I was a staff writer at Entertainment Weekly for a year (about a million years ago), so I understand the culture of working at an entertainment magazine, and I get what the concerns tend to be. That being said, Buzz is a trashy celebrity rag, while EW is a pretty amazing publication that doesn’t pander and is always well written. But the Buzz scenes were fun to write, especially because for Sean, who’s a struggling artist, his job as photo editor for Buzz is pure torture.

Tell me the story of how Accelerated got published.

I wrote a first draft of the book pretty quickly, in about a year. But it was terrible. I spent the next four years re-writing—the last couple in novelist Jennifer Belle’s writing workshop, which was invaluable. Along the way I cut other characters’ POVs along the way, and couldn’t figure out where to start the book for the longest time. At one point, the book included a big conspiracy plot, which I finally cut when I realized that the scariest part of this story is the truth at the heart of it. The over-the-top conspiracy pushed it into the realm of fantasy. I wanted to write a novel that was firmly rooted in reality. This could, and does, happen all the time, and when I focused on the characters at the heart of the book, making it a father-son story, it all finally came together. I was lucky that one of the first agents I went to, Stephanie Abou at Foundry, fell in love with the story and took me on right away. Finding a publisher proved more difficult. I was very close with one big house, and even met with the editor who wanted to buy it. But she was told by her marketing department that stories set in Manhattan private schools don’t sell. There was a lot of resistance across the board along the lines of, oh, it’s set in Manhattan, that’s already been done. Just when I’d pretty much lost all hope, an editor at Pegasus Books came to the table with a huge amount of enthusiasm and no marketing department to rain on her parade. I’ve continued to be impressed with the independent spirit of Pegasus and the dedication of its owners to publishing books they love. I could never have anticipated the publication path Accelerated has taken, but I couldn’t be happier with the way it’s turned out.

Is it strange being put in a position where you are expected to be an expert on ADD and medication?

I never meant to be a spokesperson. And I didn’t set out to write a book about an issue. I set out to write a novel about a parent having to make the impossible decision of whether to put his son on medication with either very little—or, if you’re on the internet, way too much—information to go on. As parents we just want to do the right thing to help our children, but it’s often impossible to know what the right thing is.
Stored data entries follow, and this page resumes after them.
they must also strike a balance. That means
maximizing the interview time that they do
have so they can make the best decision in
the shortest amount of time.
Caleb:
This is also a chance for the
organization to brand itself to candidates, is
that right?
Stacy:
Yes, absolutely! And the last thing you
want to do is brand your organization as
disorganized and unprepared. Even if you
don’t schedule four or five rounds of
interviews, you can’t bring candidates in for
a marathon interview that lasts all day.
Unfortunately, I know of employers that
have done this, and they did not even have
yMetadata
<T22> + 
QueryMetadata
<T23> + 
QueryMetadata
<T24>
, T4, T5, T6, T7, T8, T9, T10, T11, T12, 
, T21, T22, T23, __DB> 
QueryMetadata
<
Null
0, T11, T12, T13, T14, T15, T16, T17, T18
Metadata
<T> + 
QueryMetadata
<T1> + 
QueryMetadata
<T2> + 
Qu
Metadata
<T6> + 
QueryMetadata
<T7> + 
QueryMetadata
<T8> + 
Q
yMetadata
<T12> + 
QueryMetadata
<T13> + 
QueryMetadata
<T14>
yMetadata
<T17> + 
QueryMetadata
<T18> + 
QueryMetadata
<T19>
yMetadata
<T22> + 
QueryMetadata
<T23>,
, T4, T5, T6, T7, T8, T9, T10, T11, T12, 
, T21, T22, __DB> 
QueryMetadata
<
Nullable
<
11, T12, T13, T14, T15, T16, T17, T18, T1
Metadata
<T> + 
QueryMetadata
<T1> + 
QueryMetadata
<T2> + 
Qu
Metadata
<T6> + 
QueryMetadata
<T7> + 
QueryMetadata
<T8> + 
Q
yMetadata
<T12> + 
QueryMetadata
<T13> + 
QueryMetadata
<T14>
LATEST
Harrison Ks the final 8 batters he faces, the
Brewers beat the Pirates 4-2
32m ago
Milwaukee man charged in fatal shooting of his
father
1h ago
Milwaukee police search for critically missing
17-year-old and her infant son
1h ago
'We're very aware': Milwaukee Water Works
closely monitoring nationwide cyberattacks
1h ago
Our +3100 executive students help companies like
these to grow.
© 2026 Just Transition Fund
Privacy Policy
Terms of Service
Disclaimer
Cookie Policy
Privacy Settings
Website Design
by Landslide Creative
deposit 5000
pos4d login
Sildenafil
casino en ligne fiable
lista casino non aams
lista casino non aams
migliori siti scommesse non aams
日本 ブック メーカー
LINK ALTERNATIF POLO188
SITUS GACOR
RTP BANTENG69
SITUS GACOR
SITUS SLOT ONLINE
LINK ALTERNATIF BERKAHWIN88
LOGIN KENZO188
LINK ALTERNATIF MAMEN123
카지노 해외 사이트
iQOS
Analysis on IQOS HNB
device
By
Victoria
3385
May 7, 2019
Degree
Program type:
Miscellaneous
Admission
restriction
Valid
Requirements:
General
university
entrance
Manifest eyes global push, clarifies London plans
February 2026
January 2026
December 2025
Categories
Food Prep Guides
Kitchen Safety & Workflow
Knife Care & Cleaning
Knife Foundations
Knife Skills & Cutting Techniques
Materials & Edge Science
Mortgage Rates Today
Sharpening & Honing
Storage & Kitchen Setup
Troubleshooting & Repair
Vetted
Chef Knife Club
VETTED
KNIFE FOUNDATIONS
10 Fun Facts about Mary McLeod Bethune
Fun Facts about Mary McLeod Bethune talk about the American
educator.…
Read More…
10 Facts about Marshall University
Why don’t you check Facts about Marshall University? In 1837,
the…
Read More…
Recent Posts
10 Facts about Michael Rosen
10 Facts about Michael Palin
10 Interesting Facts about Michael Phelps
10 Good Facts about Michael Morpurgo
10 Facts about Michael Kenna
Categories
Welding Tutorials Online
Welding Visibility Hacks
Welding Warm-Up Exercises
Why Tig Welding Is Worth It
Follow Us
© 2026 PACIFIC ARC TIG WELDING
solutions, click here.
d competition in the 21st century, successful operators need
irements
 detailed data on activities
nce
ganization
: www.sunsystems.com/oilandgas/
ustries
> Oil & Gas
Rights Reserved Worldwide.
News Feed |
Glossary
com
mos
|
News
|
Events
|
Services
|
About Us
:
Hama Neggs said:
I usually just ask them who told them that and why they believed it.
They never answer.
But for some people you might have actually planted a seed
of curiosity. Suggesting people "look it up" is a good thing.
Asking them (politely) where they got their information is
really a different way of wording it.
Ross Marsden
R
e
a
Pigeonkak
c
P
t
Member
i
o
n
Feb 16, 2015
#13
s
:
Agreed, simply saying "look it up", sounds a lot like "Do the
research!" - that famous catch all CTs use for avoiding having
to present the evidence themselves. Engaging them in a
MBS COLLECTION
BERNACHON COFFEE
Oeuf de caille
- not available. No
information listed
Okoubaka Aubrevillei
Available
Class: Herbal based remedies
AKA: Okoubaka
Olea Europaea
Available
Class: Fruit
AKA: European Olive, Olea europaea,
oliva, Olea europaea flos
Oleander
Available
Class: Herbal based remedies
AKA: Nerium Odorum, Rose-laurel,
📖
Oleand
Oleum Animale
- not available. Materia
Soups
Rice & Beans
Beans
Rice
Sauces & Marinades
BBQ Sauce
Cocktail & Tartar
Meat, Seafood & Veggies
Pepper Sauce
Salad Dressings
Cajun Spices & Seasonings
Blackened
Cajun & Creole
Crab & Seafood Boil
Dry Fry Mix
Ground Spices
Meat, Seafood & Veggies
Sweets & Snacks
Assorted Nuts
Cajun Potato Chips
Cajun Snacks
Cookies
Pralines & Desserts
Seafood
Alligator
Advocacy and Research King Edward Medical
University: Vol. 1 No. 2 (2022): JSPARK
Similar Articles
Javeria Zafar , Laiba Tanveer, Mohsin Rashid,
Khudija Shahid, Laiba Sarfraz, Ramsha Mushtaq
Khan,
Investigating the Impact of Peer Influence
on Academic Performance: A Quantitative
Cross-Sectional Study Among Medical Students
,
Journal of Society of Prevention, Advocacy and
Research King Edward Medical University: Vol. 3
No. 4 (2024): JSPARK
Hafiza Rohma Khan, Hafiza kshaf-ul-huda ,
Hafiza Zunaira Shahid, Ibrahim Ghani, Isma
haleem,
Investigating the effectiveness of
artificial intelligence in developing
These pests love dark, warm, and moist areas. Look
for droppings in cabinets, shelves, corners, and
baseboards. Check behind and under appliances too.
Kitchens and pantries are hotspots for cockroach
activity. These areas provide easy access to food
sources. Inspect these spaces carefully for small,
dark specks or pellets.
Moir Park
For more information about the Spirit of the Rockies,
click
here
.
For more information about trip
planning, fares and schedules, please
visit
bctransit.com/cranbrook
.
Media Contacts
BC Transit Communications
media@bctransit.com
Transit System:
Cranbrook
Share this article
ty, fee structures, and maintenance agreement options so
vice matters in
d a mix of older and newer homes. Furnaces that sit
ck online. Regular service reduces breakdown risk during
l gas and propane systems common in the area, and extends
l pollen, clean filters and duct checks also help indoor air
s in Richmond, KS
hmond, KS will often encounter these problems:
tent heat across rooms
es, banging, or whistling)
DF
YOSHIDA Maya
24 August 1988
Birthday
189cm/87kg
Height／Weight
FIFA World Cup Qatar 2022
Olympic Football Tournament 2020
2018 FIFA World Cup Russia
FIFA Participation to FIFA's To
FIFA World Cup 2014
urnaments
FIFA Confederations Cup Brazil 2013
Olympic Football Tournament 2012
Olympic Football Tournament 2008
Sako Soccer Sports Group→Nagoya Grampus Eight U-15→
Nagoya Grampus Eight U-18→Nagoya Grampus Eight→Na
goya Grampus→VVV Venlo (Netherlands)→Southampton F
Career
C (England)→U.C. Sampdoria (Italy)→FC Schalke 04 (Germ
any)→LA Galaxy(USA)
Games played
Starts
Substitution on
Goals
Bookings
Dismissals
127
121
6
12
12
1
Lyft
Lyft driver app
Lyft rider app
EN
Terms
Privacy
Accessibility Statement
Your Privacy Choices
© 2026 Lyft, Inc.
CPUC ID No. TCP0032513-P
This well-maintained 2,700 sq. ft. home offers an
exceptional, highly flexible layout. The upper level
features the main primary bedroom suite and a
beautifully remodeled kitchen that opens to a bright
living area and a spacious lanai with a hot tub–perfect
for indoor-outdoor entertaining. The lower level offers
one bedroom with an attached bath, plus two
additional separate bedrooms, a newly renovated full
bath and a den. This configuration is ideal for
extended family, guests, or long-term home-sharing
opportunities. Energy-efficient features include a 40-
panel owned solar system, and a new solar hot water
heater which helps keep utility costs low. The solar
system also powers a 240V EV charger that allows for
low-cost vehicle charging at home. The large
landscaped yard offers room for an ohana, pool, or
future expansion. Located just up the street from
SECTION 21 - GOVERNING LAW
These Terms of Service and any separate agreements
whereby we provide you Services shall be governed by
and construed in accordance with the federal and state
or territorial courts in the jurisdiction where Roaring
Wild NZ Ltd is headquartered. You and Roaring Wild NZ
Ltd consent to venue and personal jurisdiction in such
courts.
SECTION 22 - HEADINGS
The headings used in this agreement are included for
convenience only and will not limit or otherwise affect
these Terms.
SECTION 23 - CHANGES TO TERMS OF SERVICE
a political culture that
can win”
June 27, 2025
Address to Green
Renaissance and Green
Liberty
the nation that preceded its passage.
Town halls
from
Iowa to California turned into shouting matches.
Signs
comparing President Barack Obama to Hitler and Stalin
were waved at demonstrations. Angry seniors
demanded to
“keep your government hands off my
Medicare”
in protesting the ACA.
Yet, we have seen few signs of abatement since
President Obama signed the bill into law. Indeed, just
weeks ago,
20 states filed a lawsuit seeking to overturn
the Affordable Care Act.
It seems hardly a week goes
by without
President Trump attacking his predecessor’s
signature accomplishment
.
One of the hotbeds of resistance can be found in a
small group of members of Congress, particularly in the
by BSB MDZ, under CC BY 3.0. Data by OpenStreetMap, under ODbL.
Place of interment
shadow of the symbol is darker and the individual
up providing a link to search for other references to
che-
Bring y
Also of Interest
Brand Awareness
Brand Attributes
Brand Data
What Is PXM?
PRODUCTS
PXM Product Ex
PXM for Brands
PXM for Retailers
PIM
I’m hoping that people will enjoy the book on a novelistic level, and care about Sean and Toby and root for Sean as he falls in love again after his marriage breaks up. But I also hope that it will spark a dialogue among parents who find themselves in the same position of having to decide whether to trust the experts or their gut. If people share information and create a community, maybe, hopefully, we’ll be able to make more informed, better decisions.

What’s next for you, writing-wise?

I’m itching to start a new book, but I don’t feel quite done with this one yet. I have some ideas banging around in my head, and as soon as things quiet down a little, I’m hoping to start something new. Because as we know, the first draft is going to be crap, so I might as well just get that out of the way as quickly as possible.